[Stored data entries]
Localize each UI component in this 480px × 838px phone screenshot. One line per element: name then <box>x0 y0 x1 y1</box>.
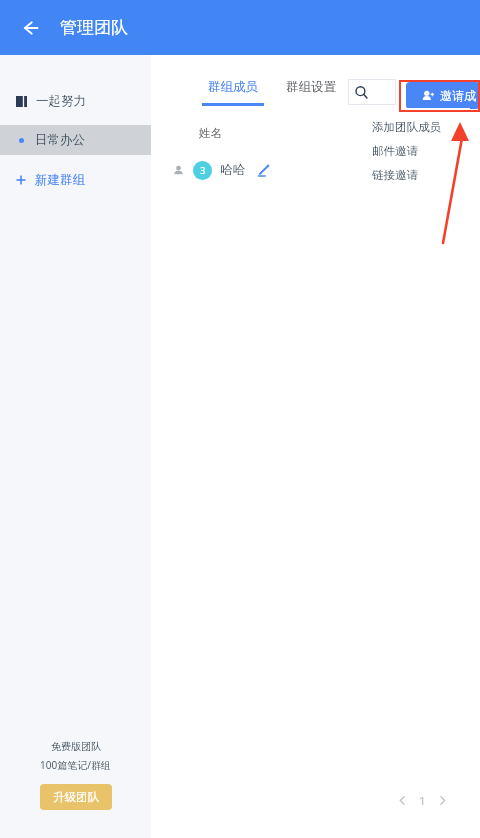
button[interactable]: 升级团队 <box>40 784 112 810</box>
staticText: 新建群组 <box>35 172 85 188</box>
button[interactable]: Edit <box>255 162 271 178</box>
button[interactable]: Back <box>14 12 46 44</box>
button[interactable]: 链接邀请 <box>358 163 470 186</box>
staticText: 升级团队 <box>53 790 99 804</box>
staticText: 100篇笔记/群组 <box>40 758 111 772</box>
staticText: 管理团队 <box>60 17 128 38</box>
staticText: 邀请成 <box>440 88 476 103</box>
button[interactable]: 邮件邀请 <box>358 139 470 163</box>
staticText: 一起努力 <box>36 93 86 109</box>
staticText: 链接邀请 <box>372 168 418 182</box>
button[interactable]: 3 <box>151 157 480 183</box>
staticText: 日常办公 <box>35 132 85 148</box>
staticText: 免费版团队 <box>51 740 101 753</box>
button[interactable]: 群组设置 <box>286 79 336 95</box>
button[interactable]: 群组成员 <box>202 79 264 106</box>
button[interactable]: Search <box>348 79 396 105</box>
button[interactable]: 日常办公 <box>0 125 151 155</box>
staticText: 群组成员 <box>208 79 258 95</box>
staticText: 姓名 <box>199 126 222 140</box>
staticText: 1 <box>419 793 426 808</box>
button[interactable]: Next page <box>432 790 452 810</box>
button[interactable]: Previous page <box>392 790 412 810</box>
staticText: 群组设置 <box>286 79 336 95</box>
button[interactable]: 新建群组 <box>0 165 151 195</box>
button[interactable]: 添加团队成员 <box>358 115 470 139</box>
staticText: 添加团队成员 <box>372 120 441 134</box>
staticText: 邮件邀请 <box>372 144 418 158</box>
button[interactable]: 一起努力 <box>0 85 151 117</box>
button[interactable]: 邀请成 <box>406 82 480 109</box>
staticText: 哈哈 <box>220 162 245 178</box>
button[interactable]: 1 <box>412 790 432 810</box>
staticText: 3 <box>200 164 206 177</box>
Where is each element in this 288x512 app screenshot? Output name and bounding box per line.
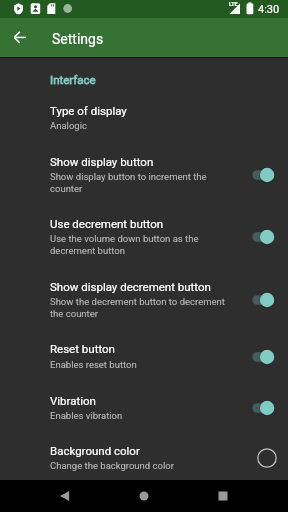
button[interactable]: Show display button toggle [252, 163, 282, 187]
button[interactable]: Reset button toggle [252, 345, 282, 369]
staticText: Reset button [50, 342, 115, 355]
staticText: Show display button to increment the [50, 171, 207, 182]
staticText: Analogic [50, 120, 87, 131]
staticText: Change the background color [50, 460, 174, 471]
button[interactable]: Reset button [0, 334, 288, 370]
staticText: Show display decrement button [50, 280, 211, 293]
button[interactable]: Use decrement button [0, 209, 288, 256]
staticText: Interface [50, 73, 96, 86]
button[interactable]: Vibration toggle [252, 396, 282, 420]
staticText: Vibration [50, 394, 96, 407]
staticText: decrement button [50, 245, 125, 256]
staticText: 4:30 [258, 3, 280, 16]
staticText: Use decrement button [50, 217, 164, 230]
button[interactable]: Background color [0, 436, 288, 472]
button[interactable]: Use decrement button toggle [252, 225, 282, 249]
staticText: Enables reset button [50, 359, 137, 370]
staticText: Show the decrement button to decrement [50, 296, 225, 307]
staticText: Enables vibration [50, 410, 123, 421]
button[interactable]: Pick background color [255, 446, 279, 470]
staticText: counter [50, 183, 83, 194]
button[interactable]: Recent apps [202, 480, 244, 512]
staticText: Use the volume down button as the [50, 233, 199, 244]
button[interactable]: Vibration [0, 386, 288, 422]
button[interactable]: Home [123, 480, 165, 512]
staticText: LTE [229, 1, 238, 7]
button[interactable]: Show display decrement button [0, 272, 288, 319]
staticText: Show display button [50, 155, 154, 168]
button[interactable]: Show display button [0, 147, 288, 194]
staticText: Type of display [50, 104, 127, 117]
staticText: Settings [52, 31, 104, 47]
button[interactable]: Type of display [0, 96, 288, 132]
staticText: the counter [50, 308, 98, 319]
button[interactable]: Back [44, 480, 86, 512]
button[interactable]: Show display decrement button toggle [252, 288, 282, 312]
staticText: Background color [50, 444, 140, 457]
button[interactable]: Navigate up [8, 18, 32, 57]
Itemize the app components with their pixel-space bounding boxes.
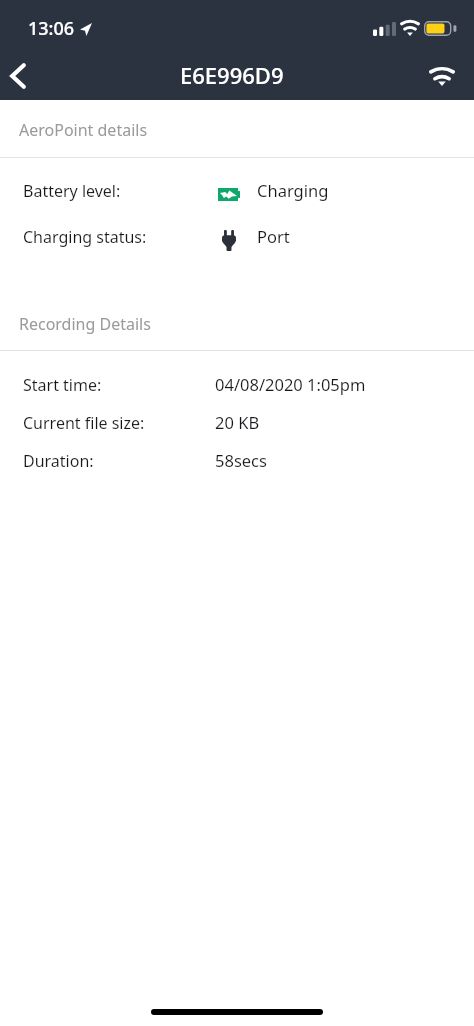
button[interactable]: Wi-Fi <box>416 48 468 100</box>
staticText: 58secs <box>215 449 267 471</box>
staticText: Battery level: <box>23 180 121 202</box>
staticText: Duration: <box>23 450 94 472</box>
staticText: Port <box>257 225 290 247</box>
staticText: Current file size: <box>23 412 145 434</box>
staticText: Recording Details <box>19 313 151 335</box>
other: Battery charging <box>218 188 240 201</box>
button[interactable]: Back <box>0 48 40 100</box>
button[interactable]: Start time: <box>0 363 474 401</box>
staticText: 20 KB <box>215 411 260 433</box>
button[interactable]: Duration: <box>0 439 474 477</box>
other: Power plug <box>222 230 236 251</box>
button[interactable]: Battery level: <box>0 168 474 206</box>
staticText: Charging <box>257 179 329 201</box>
staticText: AeroPoint details <box>19 119 148 141</box>
staticText: Charging status: <box>23 226 147 248</box>
staticText: Start time: <box>23 374 102 396</box>
staticText: 13:06 <box>28 16 75 41</box>
staticText: 04/08/2020 1:05pm <box>215 373 366 395</box>
button[interactable]: Current file size: <box>0 401 474 439</box>
button[interactable]: Charging status: <box>0 214 474 252</box>
staticText: E6E996D9 <box>180 60 284 90</box>
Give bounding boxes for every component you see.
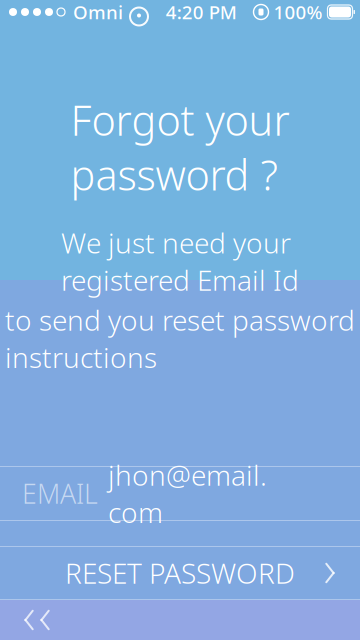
staticText: 100% — [274, 0, 322, 24]
staticText: jhon@email.com — [108, 456, 267, 531]
staticText: EMAIL — [22, 476, 98, 511]
staticText: RESET PASSWORD — [65, 554, 295, 592]
staticText: to send you reset password instructions — [5, 301, 355, 376]
button[interactable]: Back — [0, 600, 360, 640]
staticText: Forgot your password ? — [70, 92, 290, 202]
staticText: Omni — [73, 0, 123, 24]
button[interactable]: RESET PASSWORD — [0, 547, 360, 599]
staticText: 4:20 PM — [166, 0, 237, 24]
button[interactable]: EMAIL — [0, 467, 360, 520]
staticText: We just need your registered Email Id — [61, 224, 299, 298]
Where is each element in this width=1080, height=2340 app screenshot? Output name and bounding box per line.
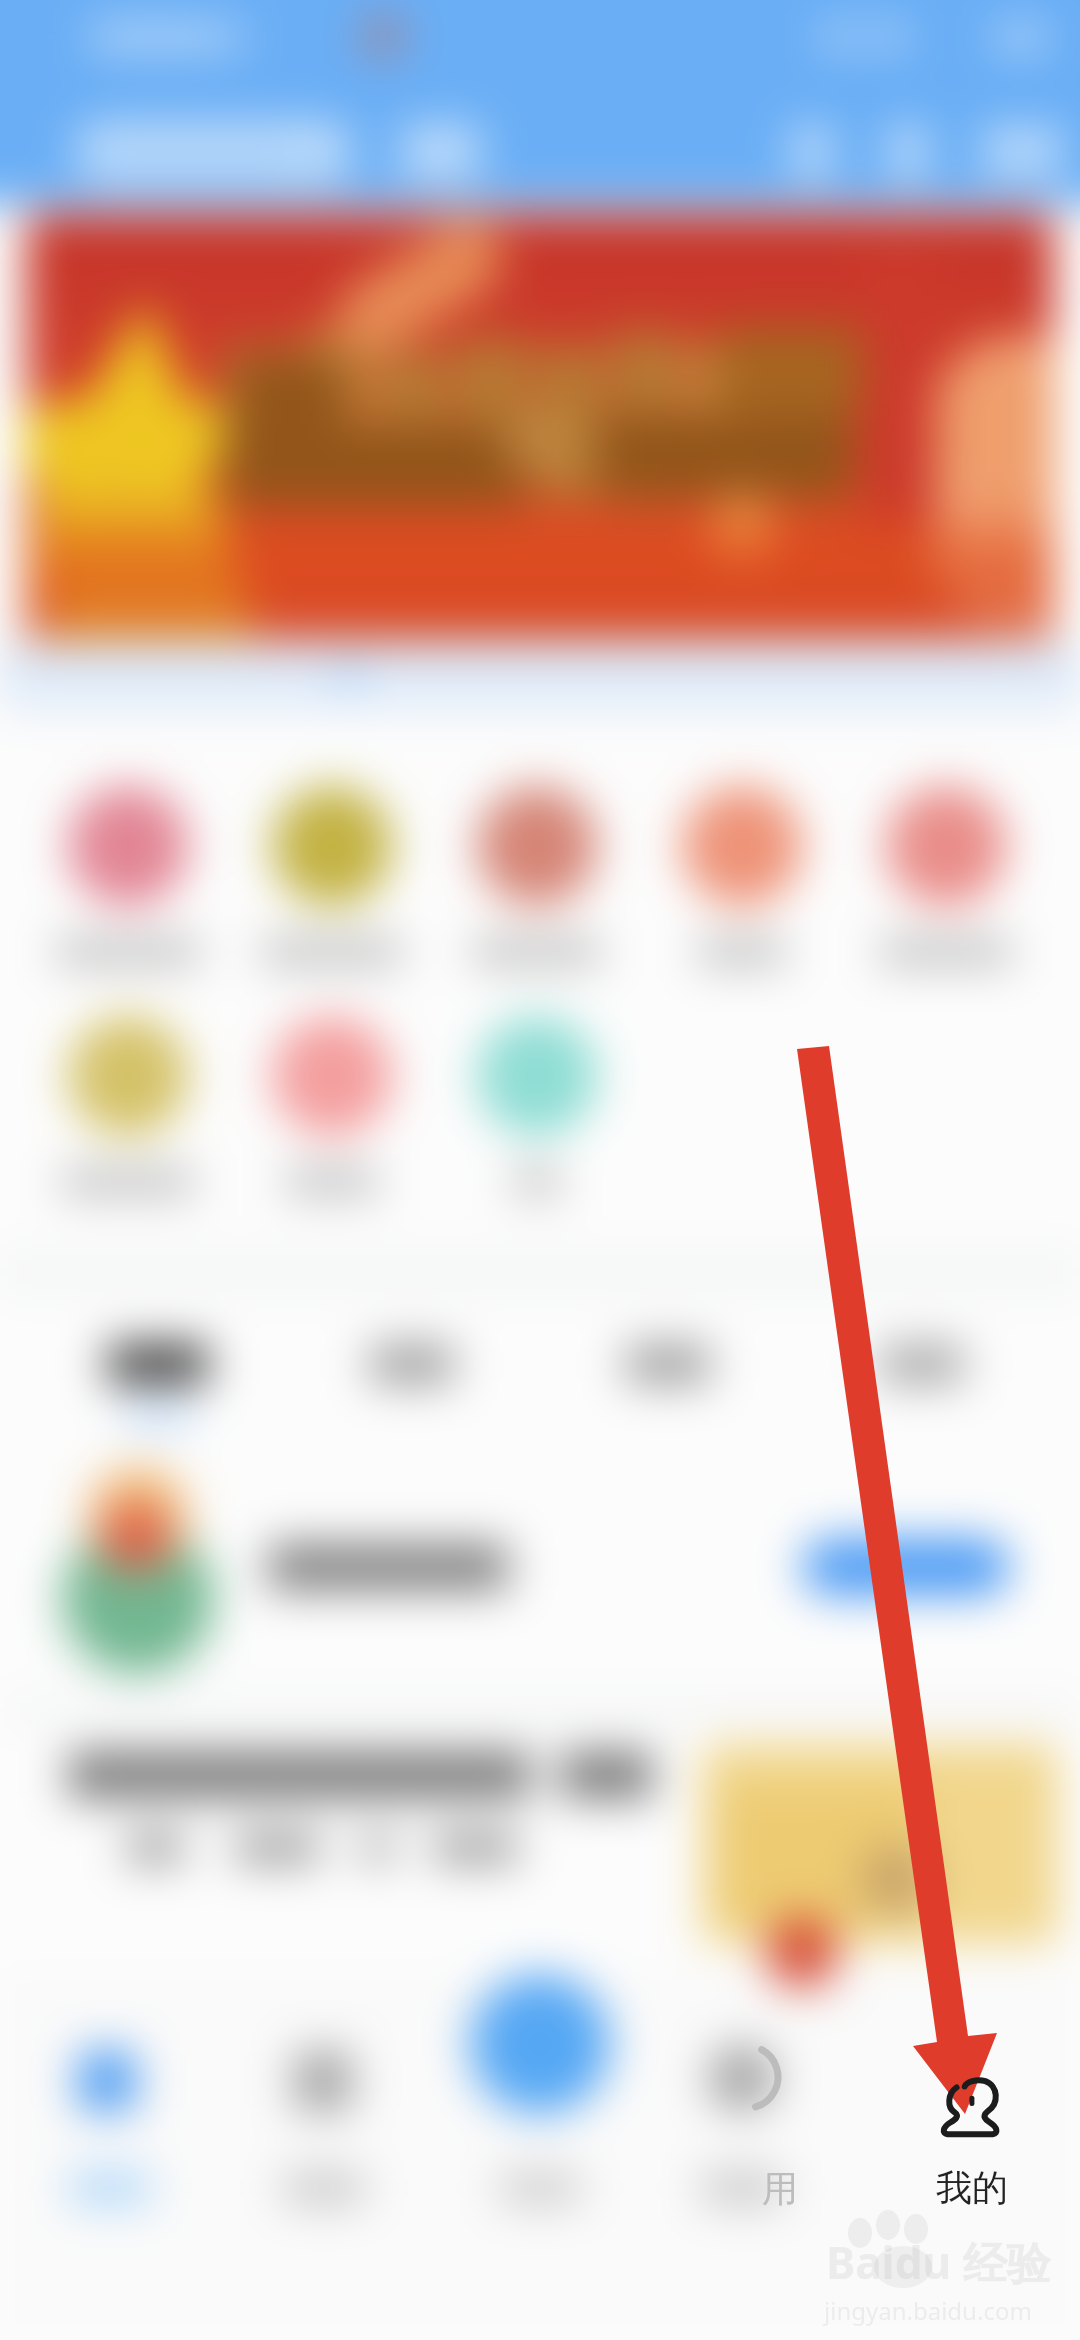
button[interactable]: 我的 [864, 1988, 1080, 2340]
button[interactable]: 应用 [648, 1988, 864, 2340]
button[interactable]: 首页 [0, 1988, 216, 2340]
staticText: jingyan.baidu.com [824, 2294, 1032, 2327]
staticText: 我的 [936, 2165, 1008, 2210]
button[interactable]: 发布 [432, 1988, 648, 2340]
staticText: Baidu 经验 [826, 2232, 1051, 2292]
staticText: 用 [762, 2166, 798, 2211]
button[interactable]: 关注 [216, 1988, 432, 2340]
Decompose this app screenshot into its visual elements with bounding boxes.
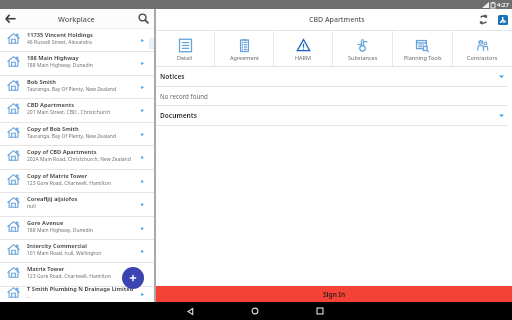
button[interactable]: Copy of Matrix Tower — [0, 170, 154, 193]
staticText: CBD Apartments — [309, 15, 365, 25]
staticText: 188 Main Highway, Dunedin — [27, 227, 93, 234]
staticText: Copy of CBD Apartments — [27, 148, 97, 156]
staticText: 188 Main Highway — [27, 54, 79, 62]
button[interactable]: Detail — [156, 31, 214, 66]
staticText: null — [27, 203, 36, 210]
button[interactable]: CBD Apartments — [0, 99, 154, 123]
button[interactable]: HARM — [274, 31, 332, 66]
staticText: Notices — [160, 72, 185, 81]
staticText: CBD Apartments — [27, 101, 74, 109]
button[interactable]: 11735 Vincent Holdings — [0, 29, 154, 52]
staticText: 101 Main Road, null, Wellington — [27, 250, 102, 257]
staticText: 4:27 — [497, 1, 509, 9]
staticText: Bob Smith — [27, 78, 56, 86]
staticText: Detail — [177, 54, 193, 61]
button[interactable]: Sign In — [156, 286, 512, 302]
button[interactable]: Refresh — [473, 9, 493, 30]
button[interactable]: Coreafljij aijsiofos — [0, 193, 154, 217]
button[interactable]: Agreement — [215, 31, 273, 66]
staticText: Intercity Commercial — [27, 242, 87, 250]
button[interactable]: Copy of CBD Apartments — [0, 146, 154, 170]
button[interactable]: Gore Avenue — [0, 217, 154, 240]
staticText: 202A Main Road, Christchurch, New Zealan… — [27, 156, 131, 163]
staticText: Copy of Matrix Tower — [27, 172, 88, 180]
staticText: Tauranga, Bay Of Plenty, New Zealand — [27, 86, 117, 93]
staticText: Workplace — [58, 14, 95, 24]
button[interactable]: Bob Smith — [0, 76, 154, 99]
staticText: Substances — [348, 54, 378, 61]
staticText: .. — [27, 293, 30, 300]
staticText: Copy of Bob Smith — [27, 125, 79, 133]
button[interactable]: Add — [122, 267, 144, 289]
button[interactable]: Recents — [300, 302, 340, 320]
staticText: 123 Gore Road, Chartwell, Hamilton — [27, 180, 111, 187]
staticText: 123 Gore Road, Chartwell, Hamilton — [27, 273, 111, 280]
button[interactable]: Planning Tools — [393, 31, 452, 66]
button[interactable]: Export PDF — [494, 9, 512, 30]
staticText: Tauranga, Bay Of Plenty, New Zealand — [27, 133, 117, 140]
button[interactable]: Matrix Tower — [0, 263, 154, 287]
button[interactable]: Back — [0, 9, 20, 28]
staticText: Sign In — [323, 290, 346, 299]
staticText: 188 Main Highway, Dunedin — [27, 62, 93, 69]
staticText: Documents — [160, 111, 197, 120]
button[interactable]: Substances — [333, 31, 392, 66]
button[interactable]: T Smith Plumbing N Drainage Limited — [0, 287, 154, 302]
staticText: Matrix Tower — [27, 265, 65, 273]
button[interactable]: Documents — [160, 106, 504, 125]
button[interactable]: Notices — [160, 67, 504, 86]
staticText: T Smith Plumbing N Drainage Limited — [27, 285, 134, 293]
staticText: 201 Main Street, CBD , Christchurch — [27, 109, 111, 116]
staticText: No record found — [160, 92, 208, 100]
staticText: HARM — [295, 54, 311, 61]
staticText: 11735 Vincent Holdings — [27, 31, 93, 39]
staticText: Coreafljij aijsiofos — [27, 195, 78, 203]
staticText: Planning Tools — [404, 54, 442, 61]
button[interactable]: Search — [132, 9, 154, 28]
button[interactable]: Intercity Commercial — [0, 240, 154, 263]
button[interactable]: 188 Main Highway — [0, 52, 154, 76]
staticText: 46 Russell Street, Alexandra — [27, 39, 92, 46]
button[interactable]: Contractors — [453, 31, 512, 66]
staticText: Gore Avenue — [27, 219, 64, 227]
button[interactable]: Home — [235, 302, 275, 320]
staticText: Contractors — [467, 54, 498, 61]
button[interactable]: Copy of Bob Smith — [0, 123, 154, 146]
button[interactable]: Back — [170, 302, 210, 320]
staticText: Agreement — [230, 54, 259, 61]
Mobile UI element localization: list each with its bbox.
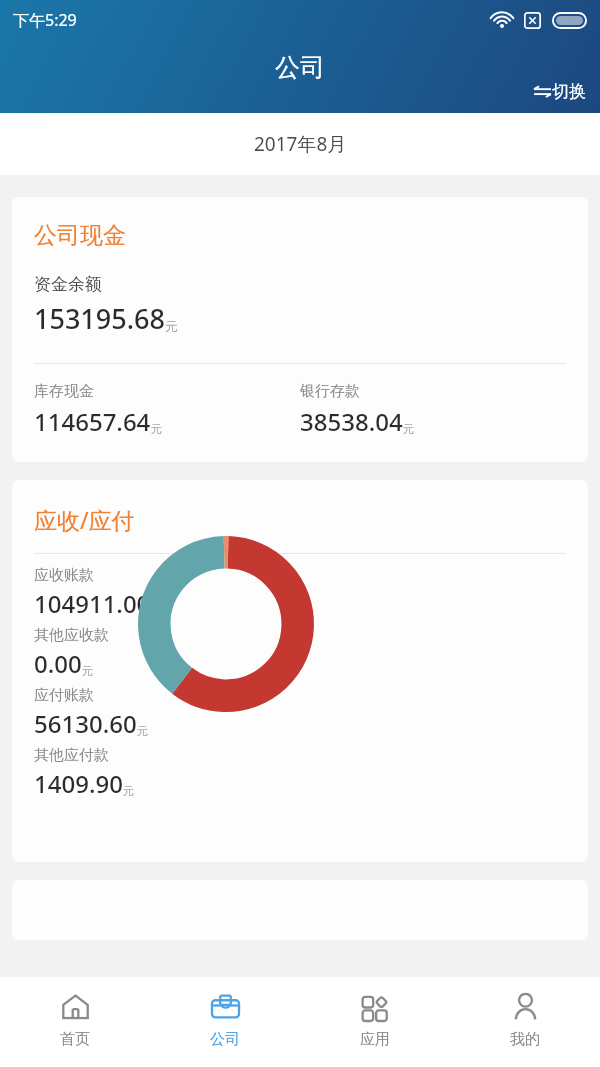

• Problem to solve:
Give the count of lines in the data shown above that contain "with", and nothing else.

• Answer box:
3